» Work item:
Copy the entries exactly. Leave nothing out and add nothing.

Dataset entries:

****************

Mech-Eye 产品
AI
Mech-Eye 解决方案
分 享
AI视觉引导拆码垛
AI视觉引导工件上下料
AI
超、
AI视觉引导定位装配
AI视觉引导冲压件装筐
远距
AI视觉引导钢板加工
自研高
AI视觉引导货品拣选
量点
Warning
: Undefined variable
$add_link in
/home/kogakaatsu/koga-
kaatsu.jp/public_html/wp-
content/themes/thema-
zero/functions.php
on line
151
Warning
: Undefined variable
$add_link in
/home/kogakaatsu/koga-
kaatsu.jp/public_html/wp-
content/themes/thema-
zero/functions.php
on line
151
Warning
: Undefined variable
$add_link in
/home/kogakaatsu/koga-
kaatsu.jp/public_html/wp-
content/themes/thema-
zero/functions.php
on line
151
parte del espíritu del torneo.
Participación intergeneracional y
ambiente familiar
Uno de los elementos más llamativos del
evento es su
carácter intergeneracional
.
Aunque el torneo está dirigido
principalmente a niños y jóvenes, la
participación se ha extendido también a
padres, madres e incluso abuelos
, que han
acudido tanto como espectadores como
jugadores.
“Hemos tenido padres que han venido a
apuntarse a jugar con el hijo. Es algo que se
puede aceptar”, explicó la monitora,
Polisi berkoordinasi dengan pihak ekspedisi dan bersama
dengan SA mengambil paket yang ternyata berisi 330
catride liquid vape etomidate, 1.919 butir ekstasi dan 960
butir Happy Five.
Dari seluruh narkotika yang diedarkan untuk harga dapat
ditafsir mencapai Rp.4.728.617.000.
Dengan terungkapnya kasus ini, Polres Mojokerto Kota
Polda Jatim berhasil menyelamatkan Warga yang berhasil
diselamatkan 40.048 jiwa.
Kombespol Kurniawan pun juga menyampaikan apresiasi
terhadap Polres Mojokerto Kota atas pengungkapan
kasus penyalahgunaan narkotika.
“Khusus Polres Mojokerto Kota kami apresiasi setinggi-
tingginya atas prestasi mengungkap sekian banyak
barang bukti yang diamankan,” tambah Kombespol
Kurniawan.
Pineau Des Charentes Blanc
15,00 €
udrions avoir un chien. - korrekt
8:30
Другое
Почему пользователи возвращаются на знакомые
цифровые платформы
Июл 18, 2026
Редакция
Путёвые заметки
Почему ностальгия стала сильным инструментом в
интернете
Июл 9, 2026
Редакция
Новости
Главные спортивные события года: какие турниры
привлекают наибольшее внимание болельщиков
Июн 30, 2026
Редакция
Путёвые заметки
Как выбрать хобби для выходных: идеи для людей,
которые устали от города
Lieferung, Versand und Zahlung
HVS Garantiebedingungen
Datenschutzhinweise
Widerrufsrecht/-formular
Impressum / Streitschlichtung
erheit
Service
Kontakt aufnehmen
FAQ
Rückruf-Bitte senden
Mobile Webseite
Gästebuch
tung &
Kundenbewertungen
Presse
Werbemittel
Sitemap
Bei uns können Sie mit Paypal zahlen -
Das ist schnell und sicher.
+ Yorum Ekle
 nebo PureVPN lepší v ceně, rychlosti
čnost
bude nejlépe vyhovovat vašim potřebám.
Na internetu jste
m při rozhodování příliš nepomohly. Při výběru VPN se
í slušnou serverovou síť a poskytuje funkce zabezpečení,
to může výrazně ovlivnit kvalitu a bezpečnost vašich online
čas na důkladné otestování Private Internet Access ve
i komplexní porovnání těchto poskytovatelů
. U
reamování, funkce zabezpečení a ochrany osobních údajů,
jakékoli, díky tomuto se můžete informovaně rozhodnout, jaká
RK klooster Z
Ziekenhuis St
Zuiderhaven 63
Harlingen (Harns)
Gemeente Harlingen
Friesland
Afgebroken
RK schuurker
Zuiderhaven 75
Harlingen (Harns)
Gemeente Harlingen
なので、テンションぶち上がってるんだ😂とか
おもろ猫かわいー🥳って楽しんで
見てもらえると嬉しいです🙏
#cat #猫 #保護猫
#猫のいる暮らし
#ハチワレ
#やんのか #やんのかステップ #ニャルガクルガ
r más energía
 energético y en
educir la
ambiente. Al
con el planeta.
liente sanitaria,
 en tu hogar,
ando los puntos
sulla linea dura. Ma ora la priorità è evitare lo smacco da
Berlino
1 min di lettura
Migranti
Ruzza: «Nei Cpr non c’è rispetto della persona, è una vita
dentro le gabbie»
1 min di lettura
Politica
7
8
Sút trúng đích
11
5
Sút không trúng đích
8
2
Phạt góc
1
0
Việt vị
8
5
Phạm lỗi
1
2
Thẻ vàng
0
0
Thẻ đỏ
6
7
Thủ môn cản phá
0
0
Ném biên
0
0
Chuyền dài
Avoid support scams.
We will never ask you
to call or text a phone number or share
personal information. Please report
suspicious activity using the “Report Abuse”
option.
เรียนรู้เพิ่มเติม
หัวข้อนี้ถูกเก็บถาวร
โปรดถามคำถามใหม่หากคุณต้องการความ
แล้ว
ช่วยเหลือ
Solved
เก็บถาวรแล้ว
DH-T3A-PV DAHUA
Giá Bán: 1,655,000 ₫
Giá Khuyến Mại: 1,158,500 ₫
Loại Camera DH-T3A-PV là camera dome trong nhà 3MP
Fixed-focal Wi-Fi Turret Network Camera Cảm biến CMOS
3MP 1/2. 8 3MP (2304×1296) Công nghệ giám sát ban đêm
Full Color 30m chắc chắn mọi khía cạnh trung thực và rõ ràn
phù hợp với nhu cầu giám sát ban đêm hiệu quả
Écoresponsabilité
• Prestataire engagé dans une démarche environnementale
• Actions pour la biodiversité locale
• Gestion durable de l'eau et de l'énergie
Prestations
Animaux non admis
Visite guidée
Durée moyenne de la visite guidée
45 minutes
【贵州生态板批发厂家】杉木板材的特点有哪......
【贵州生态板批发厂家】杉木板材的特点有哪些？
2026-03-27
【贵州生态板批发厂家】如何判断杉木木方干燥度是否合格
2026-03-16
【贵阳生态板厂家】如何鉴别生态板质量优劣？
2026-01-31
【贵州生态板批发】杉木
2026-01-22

****************

» Solution for this exercise:
Mech-Eye 产品
AI
Mech-Eye 解决方案
分 享
AI视觉引导拆码垛
AI视觉引导工件上下料
AI
超、
AI视觉引导定位装配
AI视觉引导冲压件装筐
远距
AI视觉引导钢板加工
自研高
AI视觉引导货品拣选
量点
Warning
: Undefined variable
$add_link in
/home/kogakaatsu/koga-
kaatsu.jp/public_html/wp-
content/themes/thema-
zero/functions.php
on line
151
Warning
: Undefined variable
$add_link in
/home/kogakaatsu/koga-
kaatsu.jp/public_html/wp-
content/themes/thema-
zero/functions.php
on line
151
Warning
: Undefined variable
$add_link in
/home/kogakaatsu/koga-
kaatsu.jp/public_html/wp-
content/themes/thema-
zero/functions.php
on line
151
parte del espíritu del torneo.
Participación intergeneracional y
ambiente familiar
Uno de los elementos más llamativos del
evento es su
carácter intergeneracional
.
Aunque el torneo está dirigido
principalmente a niños y jóvenes, la
participación se ha extendido también a
padres, madres e incluso abuelos
, que han
acudido tanto como espectadores como
jugadores.
“Hemos tenido padres que han venido a
apuntarse a jugar con el hijo. Es algo que se
puede aceptar”, explicó la monitora,
Polisi berkoordinasi dengan pihak ekspedisi dan bersama
dengan SA mengambil paket yang ternyata berisi 330
catride liquid vape etomidate, 1.919 butir ekstasi dan 960
butir Happy Five.
Dari seluruh narkotika yang diedarkan untuk harga dapat
ditafsir mencapai Rp.4.728.617.000.
Dengan terungkapnya kasus ini, Polres Mojokerto Kota
Polda Jatim berhasil menyelamatkan Warga yang berhasil
diselamatkan 40.048 jiwa.
Kombespol Kurniawan pun juga menyampaikan apresiasi
terhadap Polres Mojokerto Kota atas pengungkapan
kasus penyalahgunaan narkotika.
“Khusus Polres Mojokerto Kota kami apresiasi setinggi-
tingginya atas prestasi mengungkap sekian banyak
barang bukti yang diamankan,” tambah Kombespol
Kurniawan.
Pineau Des Charentes Blanc
15,00 €
udrions avoir un chien. - korrekt
8:30
Другое
Почему пользователи возвращаются на знакомые
цифровые платформы
Июл 18, 2026
Редакция
Путёвые заметки
Почему ностальгия стала сильным инструментом в
интернете
Июл 9, 2026
Редакция
Новости
Главные спортивные события года: какие турниры
привлекают наибольшее внимание болельщиков
Июн 30, 2026
Редакция
Путёвые заметки
Как выбрать хобби для выходных: идеи для людей,
которые устали от города
Lieferung, Versand und Zahlung
HVS Garantiebedingungen
Datenschutzhinweise
Widerrufsrecht/-formular
Impressum / Streitschlichtung
erheit
Service
Kontakt aufnehmen
FAQ
Rückruf-Bitte senden
Mobile Webseite
Gästebuch
tung &
Kundenbewertungen
Presse
Werbemittel
Sitemap
Bei uns können Sie mit Paypal zahlen -
Das ist schnell und sicher.
+ Yorum Ekle
 nebo PureVPN lepší v ceně, rychlosti
čnost
bude nejlépe vyhovovat vašim potřebám.
Na internetu jste
m při rozhodování příliš nepomohly. Při výběru VPN se
í slušnou serverovou síť a poskytuje funkce zabezpečení,
to může výrazně ovlivnit kvalitu a bezpečnost vašich online
čas na důkladné otestování Private Internet Access ve
i komplexní porovnání těchto poskytovatelů
. U
reamování, funkce zabezpečení a ochrany osobních údajů,
jakékoli, díky tomuto se můžete informovaně rozhodnout, jaká
RK klooster Z
Ziekenhuis St
Zuiderhaven 63
Harlingen (Harns)
Gemeente Harlingen
Friesland
Afgebroken
RK schuurker
Zuiderhaven 75
Harlingen (Harns)
Gemeente Harlingen
なので、テンションぶち上がってるんだ😂とか
おもろ猫かわいー🥳って楽しんで
見てもらえると嬉しいです🙏
#cat #猫 #保護猫
#猫のいる暮らし
#ハチワレ
#やんのか #やんのかステップ #ニャルガクルガ
r más energía
 energético y en
educir la
ambiente. Al
con el planeta.
liente sanitaria,
 en tu hogar,
ando los puntos
sulla linea dura. Ma ora la priorità è evitare lo smacco da
Berlino
1 min di lettura
Migranti
Ruzza: «Nei Cpr non c’è rispetto della persona, è una vita
dentro le gabbie»
1 min di lettura
Politica
7
8
Sút trúng đích
11
5
Sút không trúng đích
8
2
Phạt góc
1
0
Việt vị
8
5
Phạm lỗi
1
2
Thẻ vàng
0
0
Thẻ đỏ
6
7
Thủ môn cản phá
0
0
Ném biên
0
0
Chuyền dài
Avoid support scams.
We will never ask you
to call or text a phone number or share
personal information. Please report
suspicious activity using the “Report Abuse”
option.
เรียนรู้เพิ่มเติม
หัวข้อนี้ถูกเก็บถาวร
โปรดถามคำถามใหม่หากคุณต้องการความ
แล้ว
ช่วยเหลือ
Solved
เก็บถาวรแล้ว
DH-T3A-PV DAHUA
Giá Bán: 1,655,000 ₫
Giá Khuyến Mại: 1,158,500 ₫
Loại Camera DH-T3A-PV là camera dome trong nhà 3MP
Fixed-focal Wi-Fi Turret Network Camera Cảm biến CMOS
3MP 1/2. 8 3MP (2304×1296) Công nghệ giám sát ban đêm
Full Color 30m chắc chắn mọi khía cạnh trung thực và rõ ràn
phù hợp với nhu cầu giám sát ban đêm hiệu quả
Écoresponsabilité
• Prestataire engagé dans une démarche environnementale
• Actions pour la biodiversité locale
• Gestion durable de l'eau et de l'énergie
Prestations
Animaux non admis
Visite guidée
Durée moyenne de la visite guidée
45 minutes
【贵州生态板批发厂家】杉木板材的特点有哪......
【贵州生态板批发厂家】杉木板材的特点有哪些？
2026-03-27
【贵州生态板批发厂家】如何判断杉木木方干燥度是否合格
2026-03-16
【贵阳生态板厂家】如何鉴别生态板质量优劣？
2026-01-31
【贵州生态板批发】杉木
2026-01-22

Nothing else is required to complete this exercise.